A Google search shows that Virgil van Dijk has personal endorsement deals with brands as diverse as Hyperice, JBL, Nike, Heineken and Expedia. He’s also an investor and brand ambassador for the wearable fitness company Whoop. When writing this piece, people compared him to the world’s most desirable automobile so often that the thought occurred that Rolls-Royce missed a trick.

An expensive brand renowned for a smooth drive, reliability, power and grace, former Celtic defender John Hughes saw all of those characteristics in Celtic’s star man as he prepared his unfancied Inverness team for the Scottish Cup semi-final of 2015.

The first trophy of the Ronny Deila era had come in a League Cup final triumph over Dundee United at Hampden. Celtic would then finish the league season 17 points above second-placed Aberdeen. Their quest for a treble was curtailed by refereeing ineptitude in the semi-final against Caley Thistle. The Highlanders enjoyed a huge let-off when referee Steven McLean and his assistant referee Alan Muir missed a clear handball by Josh Meekings a yard off his own goal line as Leigh Griffiths looked to extend Celtic’s lead to 2-0. The incident offered the most compelling argument yet for the introduction of video technology.

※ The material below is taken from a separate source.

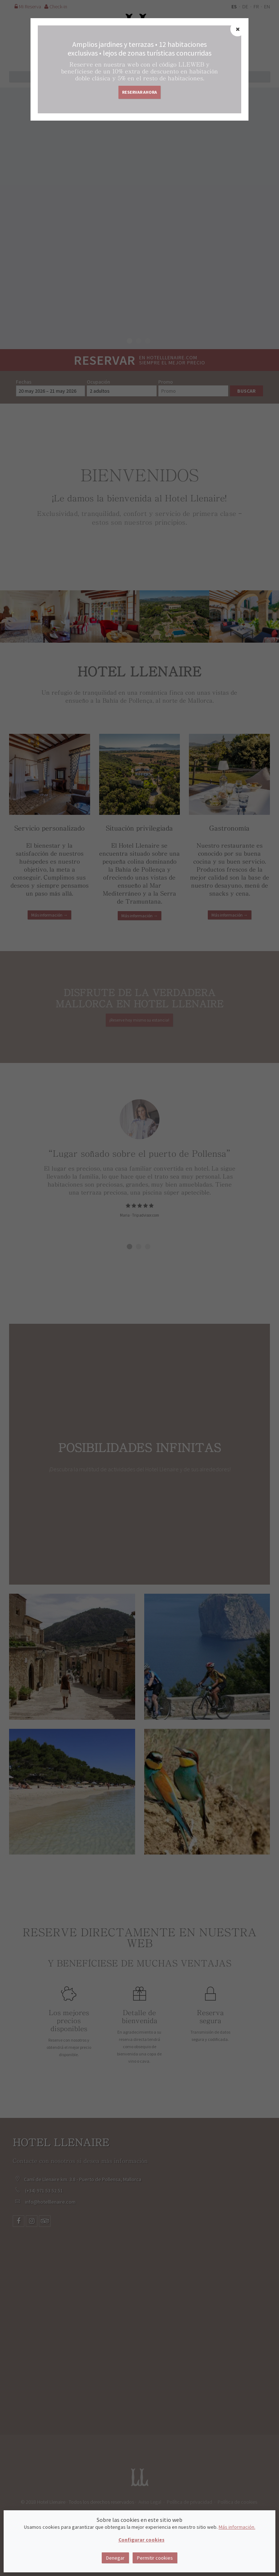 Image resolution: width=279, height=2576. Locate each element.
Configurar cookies (141, 2539)
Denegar (115, 2558)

“Listen, I will take it any day of the week, but I’m not going to sugar coat this, we got lucky that day,” Hughes tells Nutmeg FC now. “Josh Meekings should have been sent off for the handball.

“Celtic get Craig Gordon sent off, they’re down to 10 men and heading into added-time; with the style of football my team played, absolutely nobody wanted to be playing against Inverness with ten men.

“The fact is that we had nothing to lose that day. We were massive underdogs. We had beaten Celtic earlier in the season, we finished third in the league that season and we were confident.

“I had more of a problem in the cup final when we were massive favourites against Falkirk.

“All we had to do against Celtic was get the tactics right and that’s what we did. We pressed them high. We were compact and won the second balls and took it from there.”